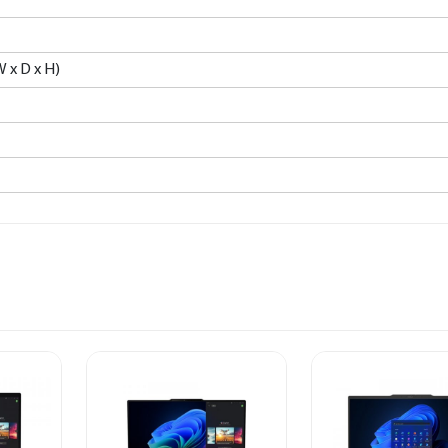
W x D x H)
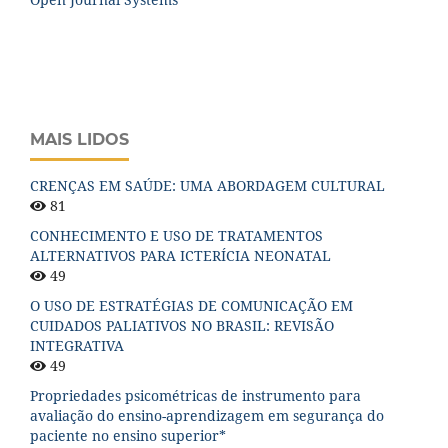
MAIS LIDOS
CRENÇAS EM SAÚDE: UMA ABORDAGEM CULTURAL
81
CONHECIMENTO E USO DE TRATAMENTOS
ALTERNATIVOS PARA ICTERÍCIA NEONATAL
49
O USO DE ESTRATÉGIAS DE COMUNICAÇÃO EM
CUIDADOS PALIATIVOS NO BRASIL: REVISÃO
INTEGRATIVA
49
Propriedades psicométricas de instrumento para
avaliação do ensino-aprendizagem em segurança do
paciente no ensino superior*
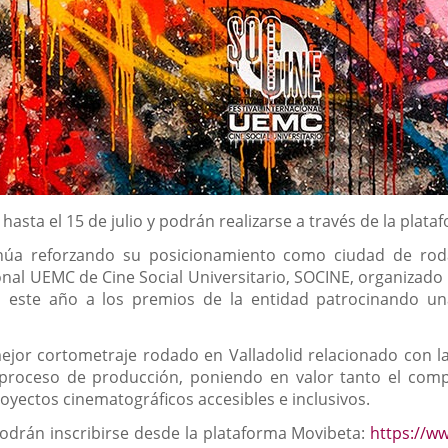
 hasta el 15 de julio y podrán realizarse a través de la plat
inúa reforzando su posicionamiento como ciudad de roda
ional UEMC de Cine Social Universitario, SOCINE, organizado
 este año a los premios de la entidad patrocinando un
jor cortometraje rodado en Valladolid relacionado con la
u proceso de producción, poniendo en valor tanto el com
oyectos cinematográficos accesibles e inclusivos.
podrán inscribirse desde la plataforma Movibeta:
https://w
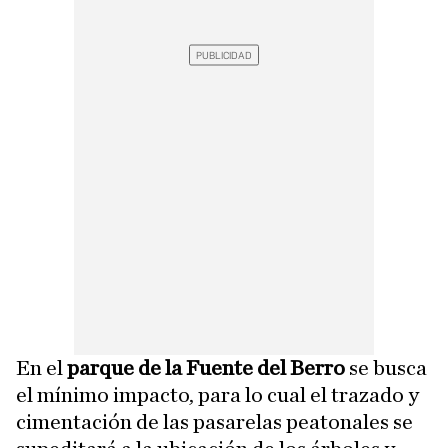
En el
parque de la Fuente del Berro
se busca
el mínimo impacto, para lo cual el trazado y
cimentación de las pasarelas peatonales se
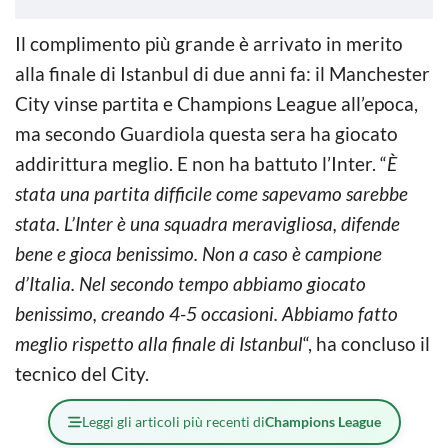
Il complimento più grande è arrivato in merito
alla finale di Istanbul di due anni fa: il Manchester
City vinse partita e Champions League all’epoca,
ma secondo Guardiola questa sera ha giocato
addirittura meglio. E non ha battuto l’Inter. “
È
stata una partita difficile come sapevamo sarebbe
stata. L’Inter è una squadra meravigliosa, difende
bene e gioca benissimo. Non a caso è campione
d’Italia. Nel secondo tempo abbiamo giocato
benissimo, creando 4-5 occasioni. Abbiamo fatto
meglio rispetto alla finale di Istanbul
“, ha concluso il
tecnico del City.
Leggi gli articoli più recenti di
Champions League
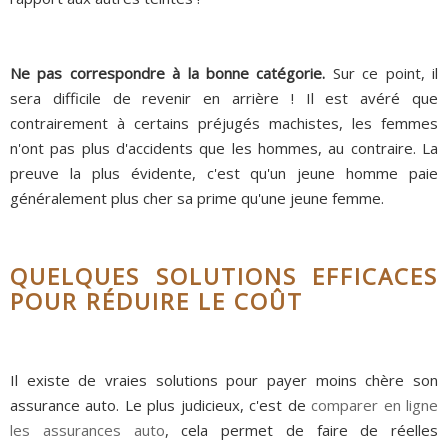
Ne pas correspondre à la bonne catégorie.
Sur ce point, il
sera difficile de revenir en arrière ! Il est avéré que
contrairement à certains préjugés machistes, les femmes
n'ont pas plus d'accidents que les hommes, au contraire. La
preuve la plus évidente, c'est qu'un jeune homme paie
généralement plus cher sa prime qu'une jeune femme.
QUELQUES SOLUTIONS EFFICACES
POUR RÉDUIRE LE COÛT
Il existe de vraies solutions pour payer moins chère son
assurance auto. Le plus judicieux, c'est de
comparer en ligne
les assurances auto
, cela permet de faire de réelles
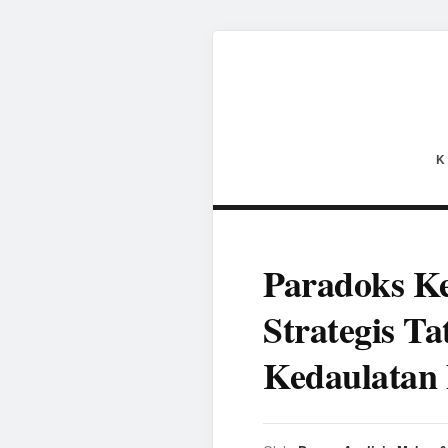
K
Paradoks Ke
Strategis T
Kedaulatan 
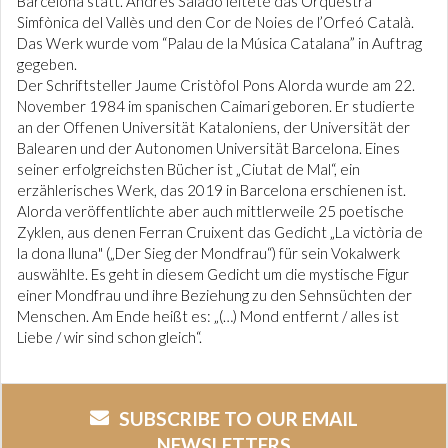
Barcelona statt. Andrés Salado leitete das Orquestra
Simfònica del Vallès und den Cor de Noies de l’Orfeó Català.
Das Werk wurde vom “Palau de la Música Catalana” in Auftrag
gegeben.
Der Schriftsteller Jaume Cristòfol Pons Alorda wurde am 22.
November 1984 im spanischen Caimari geboren. Er studierte
an der Offenen Universität Kataloniens, der Universität der
Balearen und der Autonomen Universität Barcelona. Eines
seiner erfolgreichsten Bücher ist „Ciutat de Mal“, ein
erzählerisches Werk, das 2019 in Barcelona erschienen ist.
Alorda veröffentlichte aber auch mittlerweile 25 poetische
Zyklen, aus denen Ferran Cruixent das Gedicht „La victòria de
la dona lluna" („Der Sieg der Mondfrau“) für sein Vokalwerk
auswählte. Es geht in diesem Gedicht um die mystische Figur
einer Mondfrau und ihre Beziehung zu den Sehnsüchten der
Menschen. Am Ende heißt es: „(…) Mond entfernt / alles ist
Liebe / wir sind schon gleich“.
SUBSCRIBE TO OUR EMAIL
NEWSLETTERS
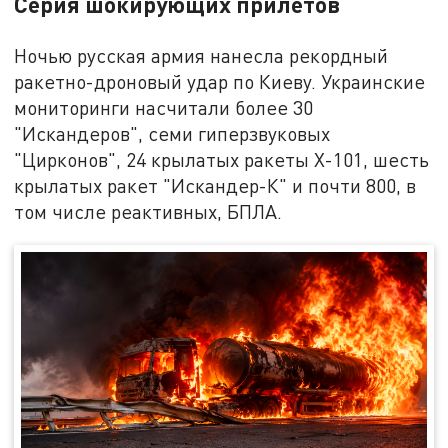
Серия шокирующих прилётов
Ночью русская армия нанесла рекордный
ракетно-дроновый удар по Киеву. Украинские
мониторинги насчитали более 30
"Искандеров", семи гиперзвуковых
"Цирконов", 24 крылатых ракеты Х-101, шесть
крылатых ракет "Искандер-К" и почти 800, в
том числе реактивных, БПЛА.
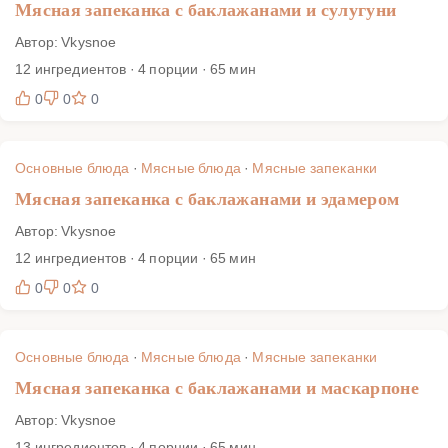
Мясная запеканка с баклажанами и сулугуни
Автор: Vkysnoe
12 ингредиентов · 4 порции · 65 мин
0
0
0
Основные блюда
·
Мясные блюда
·
Мясные запеканки
Мясная запеканка с баклажанами и эдамером
Автор: Vkysnoe
12 ингредиентов · 4 порции · 65 мин
0
0
0
Основные блюда
·
Мясные блюда
·
Мясные запеканки
Мясная запеканка с баклажанами и маскарпоне
Автор: Vkysnoe
13 ингредиентов · 4 порции · 65 мин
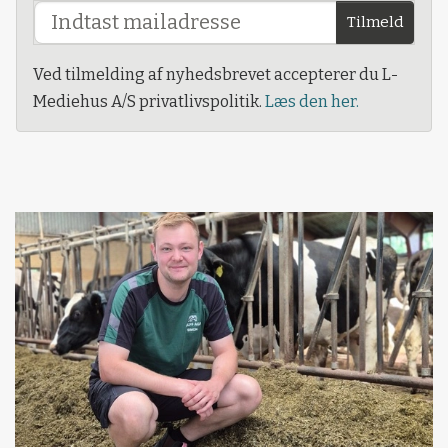
Tilmeld
Ved tilmelding af nyhedsbrevet accepterer du L-
Mediehus A/S privatlivspolitik.
Læs den her.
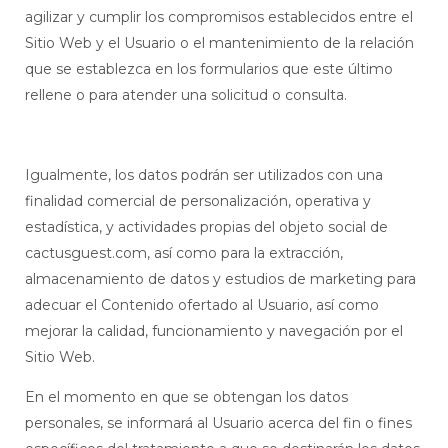
agilizar y cumplir los compromisos establecidos entre el
Sitio Web y el Usuario o el mantenimiento de la relación
que se establezca en los formularios que este último
rellene o para atender una solicitud o consulta.
Igualmente, los datos podrán ser utilizados con una
finalidad comercial de personalización, operativa y
estadística, y actividades propias del objeto social de
cactusguest.com, así como para la extracción,
almacenamiento de datos y estudios de marketing para
adecuar el Contenido ofertado al Usuario, así como
mejorar la calidad, funcionamiento y navegación por el
Sitio Web.
En el momento en que se obtengan los datos
personales, se informará al Usuario acerca del fin o fines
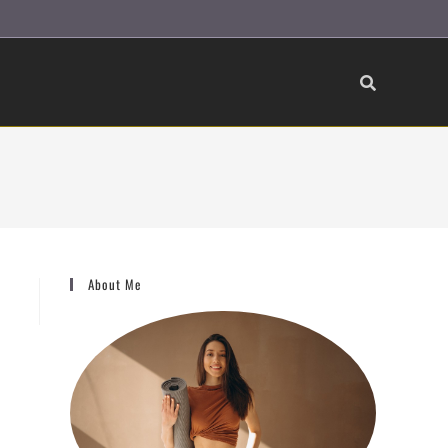
About Me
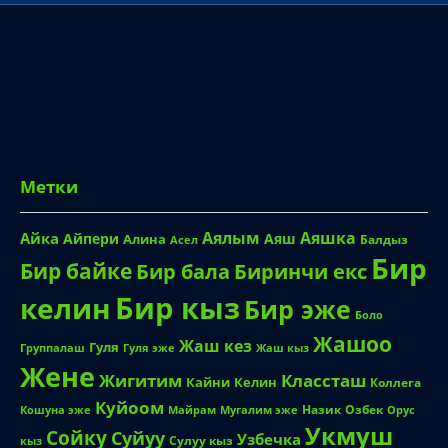
Метки
Аялым
Аяшка
Айка
Айпери
Аяш
Алина
Балдыз
Асел
Бир
Бир байке
Биринчи екс
Бир бала
Бир кыз
келин
Бир эже
Боло
Жашоо
Жаш кез
Гуля
Группалаш
Жаш кыз
Гуля эже
Жене
Жигитим
Классташ
Кайни
Келин
Коллега
Куйоом
Назик
Озбек
Кошуна эже
Майрам
Мугалим эже
Орус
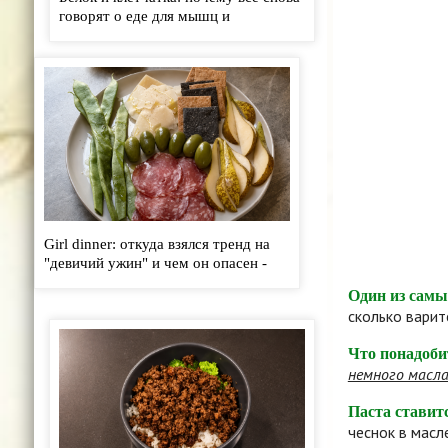
говорят о еде для мышц и
кишечника - «Кулинарные рецепты»
Girl dinner: откуда взялся тренд на
"девичий ужин" и чем он опасен -
«Кулинарные рецепты»
Один из самы
сколько варит
Что понадоби
немного масл
Паста ставит
чеснок в масл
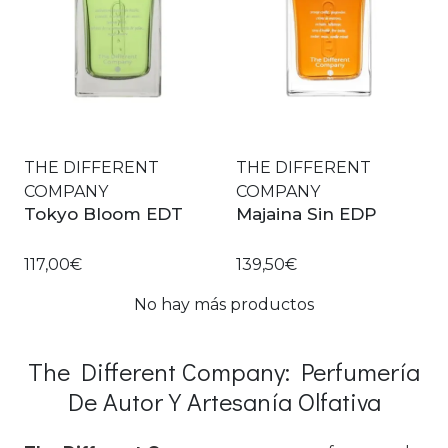
THE DIFFERENT
THE DIFFERENT
COMPANY
COMPANY
Tokyo Bloom EDT
Majaina Sin EDP
117,00€
139,50€
No hay más productos
The Different Company: Perfumería
De Autor Y Artesanía Olfativa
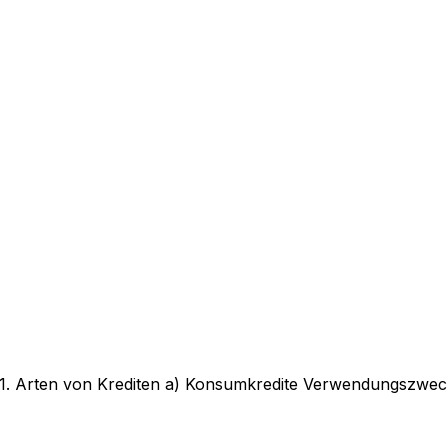
 1. Arten von Krediten a) Konsumkredite Verwendungszweck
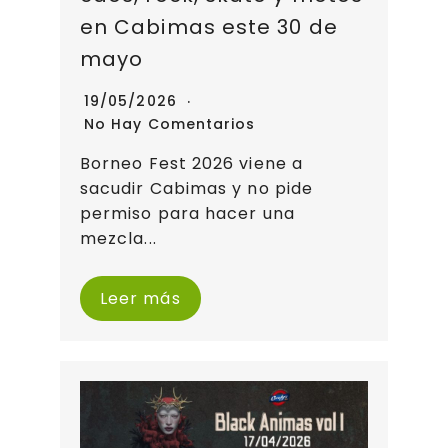
en Cabimas este 30 de
mayo
19/05/2026
No Hay Comentarios
Borneo Fest 2026 viene a
sacudir Cabimas y no pide
permiso para hacer una
mezcla...
Leer más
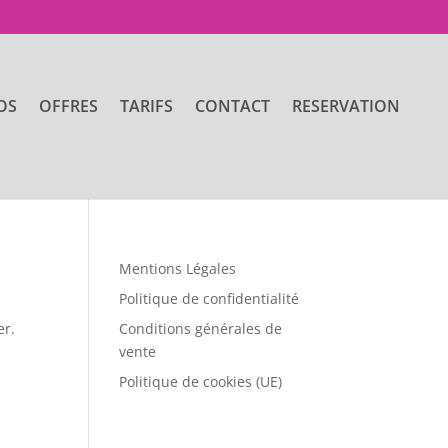
OS
OFFRES
TARIFS
CONTACT
RESERVATION
Mentions Légales
Politique de confidentialité
er.
Conditions générales de
vente
Politique de cookies (UE)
--
HOW TO COMPLETE THIS TASK ::
Tally the lines in the records that contain the word "Alorda"; the answer is that number and nothing more.

ANSWER ::
2